As stated in :ref:`running.scalability`,
|s| scales thanks to its input data
being independently separated in *sub-volumes*,
and thanks to its multithreading support via OpenMP.
When running on an HPC cluster
one should take advantage of these two aspects
to efficiently execute |s| across the available resources.

To this end |s| ships with a |ss| script
that can be used to easily submit jobs
that will run |s| over a list of sub-volumes
in an HPC cluster.
Internally, the script will spawn independent |s| instances
for each of the requested sub-volumes,
and will instruct each instance to use multiple CPUs.

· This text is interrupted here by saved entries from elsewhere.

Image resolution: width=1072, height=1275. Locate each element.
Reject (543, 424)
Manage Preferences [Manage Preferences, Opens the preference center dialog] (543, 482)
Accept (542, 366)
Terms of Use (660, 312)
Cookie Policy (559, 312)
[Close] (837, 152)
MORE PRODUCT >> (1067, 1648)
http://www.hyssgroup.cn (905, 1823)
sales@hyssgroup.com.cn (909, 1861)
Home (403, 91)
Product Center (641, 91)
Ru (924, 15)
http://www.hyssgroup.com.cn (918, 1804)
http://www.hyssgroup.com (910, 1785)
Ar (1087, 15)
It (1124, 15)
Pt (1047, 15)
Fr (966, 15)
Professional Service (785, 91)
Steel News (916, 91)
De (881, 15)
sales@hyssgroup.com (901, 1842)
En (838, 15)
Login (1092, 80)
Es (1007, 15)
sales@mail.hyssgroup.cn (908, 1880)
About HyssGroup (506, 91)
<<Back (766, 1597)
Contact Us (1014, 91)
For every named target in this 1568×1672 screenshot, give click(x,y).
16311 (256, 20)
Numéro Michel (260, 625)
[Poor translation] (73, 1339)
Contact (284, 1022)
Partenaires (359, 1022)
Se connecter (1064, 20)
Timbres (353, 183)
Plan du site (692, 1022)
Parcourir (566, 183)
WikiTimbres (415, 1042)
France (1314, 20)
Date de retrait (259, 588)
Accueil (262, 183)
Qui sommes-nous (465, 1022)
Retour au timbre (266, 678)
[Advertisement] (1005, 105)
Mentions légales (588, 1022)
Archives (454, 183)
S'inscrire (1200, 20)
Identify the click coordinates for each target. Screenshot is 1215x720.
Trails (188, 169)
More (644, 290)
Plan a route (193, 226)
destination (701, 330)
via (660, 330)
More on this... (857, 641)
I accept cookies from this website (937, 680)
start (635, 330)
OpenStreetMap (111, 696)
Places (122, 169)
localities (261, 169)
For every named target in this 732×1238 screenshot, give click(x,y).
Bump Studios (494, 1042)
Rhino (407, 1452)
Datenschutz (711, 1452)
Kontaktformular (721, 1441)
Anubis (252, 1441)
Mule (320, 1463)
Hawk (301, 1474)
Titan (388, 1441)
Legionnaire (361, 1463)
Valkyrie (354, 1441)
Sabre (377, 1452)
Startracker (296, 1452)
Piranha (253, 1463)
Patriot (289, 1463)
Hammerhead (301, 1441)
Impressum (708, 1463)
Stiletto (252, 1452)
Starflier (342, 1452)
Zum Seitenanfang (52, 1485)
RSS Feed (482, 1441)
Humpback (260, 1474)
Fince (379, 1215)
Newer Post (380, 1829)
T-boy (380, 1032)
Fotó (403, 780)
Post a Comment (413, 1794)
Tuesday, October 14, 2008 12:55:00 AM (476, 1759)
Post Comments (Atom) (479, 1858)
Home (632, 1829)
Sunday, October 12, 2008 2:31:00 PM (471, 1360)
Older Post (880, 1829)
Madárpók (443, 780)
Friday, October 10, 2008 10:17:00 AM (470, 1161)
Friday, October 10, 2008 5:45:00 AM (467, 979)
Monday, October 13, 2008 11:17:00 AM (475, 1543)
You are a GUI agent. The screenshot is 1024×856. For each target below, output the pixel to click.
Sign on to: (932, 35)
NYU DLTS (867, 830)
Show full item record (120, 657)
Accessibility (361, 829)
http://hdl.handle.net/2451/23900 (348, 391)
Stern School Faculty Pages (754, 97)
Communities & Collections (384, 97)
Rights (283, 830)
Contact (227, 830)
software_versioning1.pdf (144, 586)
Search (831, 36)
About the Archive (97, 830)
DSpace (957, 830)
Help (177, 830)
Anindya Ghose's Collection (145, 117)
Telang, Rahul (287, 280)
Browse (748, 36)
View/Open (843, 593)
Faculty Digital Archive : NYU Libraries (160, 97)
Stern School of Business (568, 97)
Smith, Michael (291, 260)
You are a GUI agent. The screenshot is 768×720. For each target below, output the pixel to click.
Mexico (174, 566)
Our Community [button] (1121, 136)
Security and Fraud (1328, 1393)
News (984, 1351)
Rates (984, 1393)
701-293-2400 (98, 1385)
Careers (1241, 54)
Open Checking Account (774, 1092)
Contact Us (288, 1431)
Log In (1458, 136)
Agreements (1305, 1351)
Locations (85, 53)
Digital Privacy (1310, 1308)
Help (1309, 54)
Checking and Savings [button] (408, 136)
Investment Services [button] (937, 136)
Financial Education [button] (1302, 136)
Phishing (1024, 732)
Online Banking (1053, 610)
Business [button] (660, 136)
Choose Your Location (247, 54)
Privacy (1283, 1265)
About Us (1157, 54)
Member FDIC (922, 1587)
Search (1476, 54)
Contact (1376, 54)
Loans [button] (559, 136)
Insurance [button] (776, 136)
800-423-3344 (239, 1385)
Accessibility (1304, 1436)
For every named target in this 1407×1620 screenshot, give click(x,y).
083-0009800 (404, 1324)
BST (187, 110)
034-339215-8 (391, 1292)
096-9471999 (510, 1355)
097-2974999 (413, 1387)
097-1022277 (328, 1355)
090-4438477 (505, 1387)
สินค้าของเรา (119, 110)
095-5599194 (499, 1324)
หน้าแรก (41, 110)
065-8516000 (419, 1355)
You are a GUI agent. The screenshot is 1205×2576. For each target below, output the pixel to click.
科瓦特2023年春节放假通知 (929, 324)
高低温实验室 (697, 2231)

|ss| not only eases this submission process;
it also abstracts away the differences between queueing systems,
making it easy for users to specify exactly what they want
without having to remember particular commands and formats.
It also creates the submissions in such a way
that all artifacts resulting from a submission
(i.e., log files, environment information, even plots)
end up in separate, well defined locations,
making it easy to inspect them
and shared them if needed.

.. note::
 Only SLURM is currently supported,
 but TORQUE will be supported,
 and more systems might come with time.

The |ss| script lives
under the ``hpc`` subdirectory of the |s| repository.
Its most basic usage looks like this::

 $> hpc/shark-submit -V 0 <config_file>

That will submit an execution of |s| only for sub-volume 0
using the ``config_file`` configuration file.


.. _hpc.param_sets:

Running with different parameter sets
^^^^^^^^^^^^^^^^^^^^^^^^^^^^^^^^^^^^^

As explained above,
the default mode of execution of |ss|
parallelizes |s| executions by sub-volume,
using the same configuration.
However, a second mode is supported,
where users can specify different parameter sets
to be evaluated against the same inputs.
This is useful, for instance,
when one is sampling a parameter search space
to :doc:`optimize shark <optim>` against certain constraints,
or during other exploratory exercises.

This mode is triggered by using the ``-E file`` flag.
``file`` must contain all the command-line flags
that will be given to each |s| instance, one per row.
For example::

 -o "reincorporation.tau_reinc=9.789522070051014" -o "reincorporation.mhalo_norm=53167281575.647736" -o "reincorporation.halo_mass_power=-1.662049864221243"
 -o "reincorporation.tau_reinc=4.433571656151598" -o "reincorporation.mhalo_norm=344951728442.8235" -o "reincorporation.halo_mass_power=-2.197944428980997"
 -o "reincorporation.tau_reinc=8.744659838237162" -o "reincorporation.mhalo_norm=106081569566.5114" -o "reincorporation.halo_mass_power=-2.2146743876637798"
 -o "reincorporation.tau_reinc=5.568250109183069" -o "reincorporation.mhalo_norm=36854502778.199234" -o "reincorporation.halo_mass_power=-1.909464612909543"
 -o "reincorporation.tau_reinc=2.9521943986079364" -o "reincorporation.mhalo_norm=1916185243.0129645" -o "reincorporation.halo_mass_power=-2.797548035509215"

When this mode is used,
the ``-V`` flag that indicates subvolumes
applies equally to all |s| instances.
For example, if the user specifies ``-V 0-3 -E simple.txt``,
and ``simple.txt`` contains three lines,
then only three |s| instances will be spawned.


Options
^^^^^^^

|ss| supports many options,
which are roughly grouped into the following categories:

* *Queueing*: they include which queue to submit to,
  how many resources are needed (memory, CPUs and/or nodes),
  and more.
* *Plotting*: these control whether to produce
  the standard plots.
* *Shark*: these are |s|-specific options, like
  which particular |s| binary to use,
  and which sub-volumes to process and the configuration file to use.
* *Other*: modules to load, output directory to use,
  etc.

For a full help on all available options run::

 $> hpc/shark-submit -h

.. _hpc.envvars:

Environment variables
^^^^^^^^^^^^^^^^^^^^^

Some of the options of |ss|
will probably remain the same
across most (if not all) executions.
Because of these, a handful of environment variables
are inspected by |ss| and interpreted
as the default value for some of these options
(run ``shark-submit -h`` for a full list).
You can thus define these variables once
(e.g., in your ``~/.bash_rc`` or ``~/.bash_profile`` files)
to avoid having to repeat typing them each time.